Last week it was forced to reveal its $1.3 billion loss from the US sub-prime mortgage market.
The HSBC bank also revealed that it lost $3.4 billion in the third quarter of 2007.
For the rest, as of last Friday, the Royal Bank of Scotland’s (RBS) share price was down by five per cent while the Alliance and Leicester was down by 6.3 per cent. The RBS will be revealing its third-quarter figures on December 6.
However, the source of the British banking crisis, the world crisis of capitalism, is deepening. The dollar is still falling rapidly, while oil and gold prices are rising in inverse proportion, as the capitalists seek to get rid of the various paper promises to pay and secure real value.
As the Governor of the Bank of England has spelt out, the period ahead is going to be one of falling output and rising inflation, in which British capitalism will be highly vulnerable to big shocks that emerge out of the world crisis.
The current Opec summit almost produced such a shock, when Saudi Arabia just managed to fend off an Iranian-Venezuelan attempt to terminate the role the US dollar plays in the world oil trade, and promote the euro to its place. However, it is only a matter of time before another attempt is made to do this.
This rapidly deepening capitalist crisis means that the British government and the British banks have got absolutely no room for manoeuvre at all – they are literally hoping for the best, but more and more fearing the worst – that they will be hit by shocks that will break the back of the banks.
As far as Northern Rock is concerned, two private investors – a consortium led by Richard Branson’s Virgin Group and investment firm Olivant Advisers – have confirmed they have made proposals to ‘rescue’ the bank.
They want to purchase the bank for a cut price.

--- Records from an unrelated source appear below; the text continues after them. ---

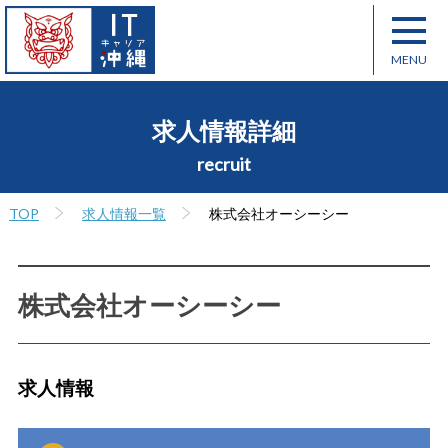
求人情報詳細
recruit
TOP
求人情報一覧
株式会社オーシーシー
株式会社オーシーシー
求人情報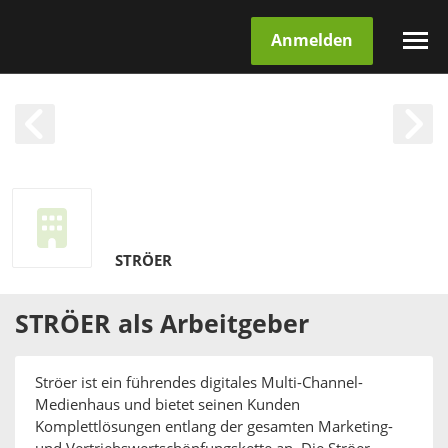
Anmelden
STRÖER
STRÖER
als
Arbeitgeber
Ströer ist ein führendes digitales Multi-Channel-
Medienhaus und bietet seinen Kunden
Komplettlösungen entlang der gesamten Marketing-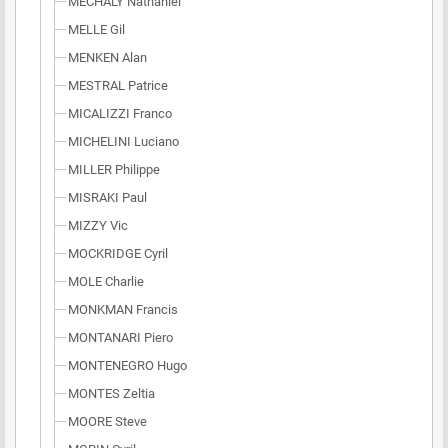
MECHALY Nathaniel
MELLE Gil
MENKEN Alan
MESTRAL Patrice
MICALIZZI Franco
MICHELINI Luciano
MILLER Philippe
MISRAKI Paul
MIZZY Vic
MOCKRIDGE Cyril
MOLE Charlie
MONKMAN Francis
MONTANARI Piero
MONTENEGRO Hugo
MONTES Zeltia
MOORE Steve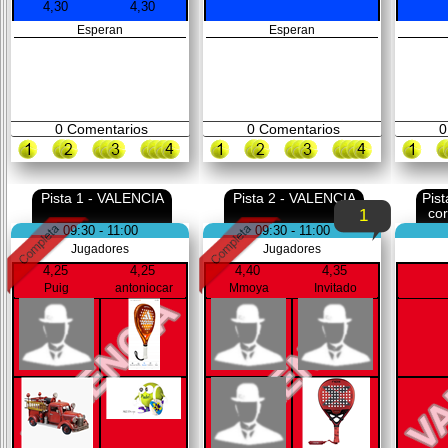
4,30
4,30
Esperan
Esperan
0
Comentarios
0
Comentarios
0
Pista 1 - VALENCIA
Pista 2 - VALENCIA
Pis
co
1
09:30 - 11:00
09:30 - 11:00
Jugadores
Jugadores
4,25
4,25
4,40
4,35
Puig
antoniocar
Mmoya
Invitado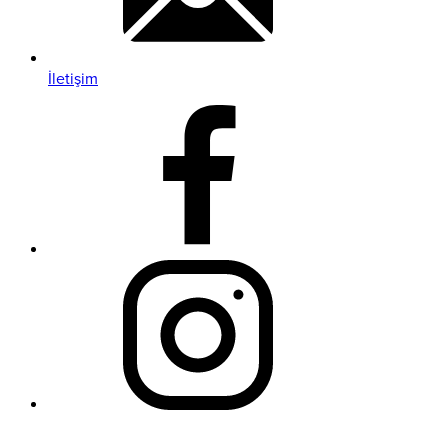
İletişim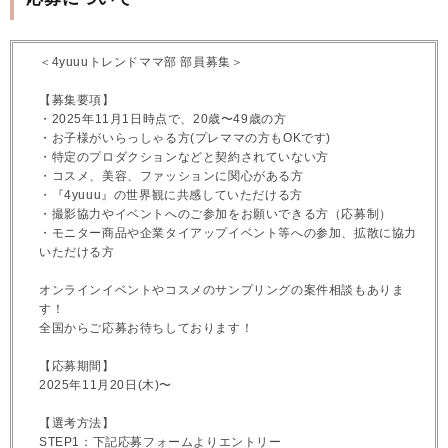
＜4yuuuトレンドママ部 部員募集＞
【募集要項】
・2025年11月1日時点で、20歳〜49歳の方
・お子様がいらっしゃる方(プレママの方もOKです)
・特定のプロダクションなどと契約されていない方
・コスメ、美容、ファッションに関心がある方
・『4yuuu』の世界観に共感していただける方
・撮影協力やイベントへのご参加をお願いできる方（応募制）
・モニター商品や企業タイアップイベント等への参加、拡散に協力
いただける方
オンラインイベントやコスメのサンプリングの案件相談もありま
す！
全国からご応募お待ちしております！
【応募期間】
2025年11月20日(木)〜
【選考方法】
STEP1：下記応募フォームよりエントリー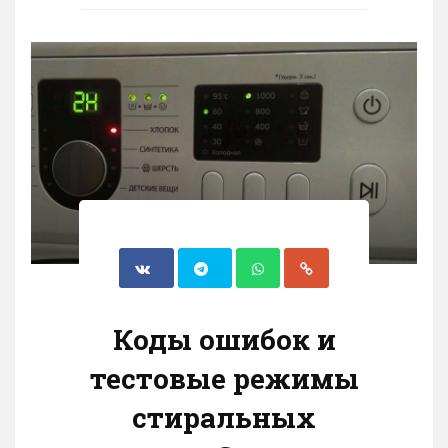
Коды ошибок и
тестовые режимы
стиральных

They want to be let off paying the interest on the £25 billion cash lifeline, and they want that lifeline extended indefinitely, so that they are virtually state-sponsored.
This is how weak British capitalism is today. This is ‘risk-taking’ capitalism for you, with the taxpayers taking all of the risks. This is capitalism as a 100 per cent parasite.
The Liberal Democrats are advocating that the bank be nationalised as the cheapest way out of the crisis.
The Labour government is no doubt considering the proposition. However, it is opposed to nationalisation on principle. It is a privatising government that long ago declared that nationalisation, even the continuing nationalisation of the Royal Mail, was somehow or another a continuation of the ‘command economy’ of Stalinist Russia.
They are also very worried that workers will be encouraged by such an action to demand that failing industries that threaten their jobs be nationalised, along with bosses who are seeking to transfer abroad.
Any Brown-sponsored nationalisation would be of the Mussolini variety. The fascist dictator did nationalise failing industries – in order to pump state funds into them before handing them back to grateful bosses.
However, bailing out a string of private banks is the surest road to the bankruptcy of the state.
The issue before the working class is not the best way of bailing out banks such as Northern Rock, but how to deal with the threat that the developing crisis of capitalism poses to the working class and the middle class.
This crisis can only dealt with by revolutionary measures to resolve the capitalist crisis.
This requires a socialist revolution to secure the nationalisation of the banks and the major industries, and the abolition of the £1.4 trillion of domestic debt. It also requires the drawing up of an economic plan by the working class, and its implementation, to revolutionise society by producing, not profits for a few, but use values to satisfy the material and cultural needs of the people.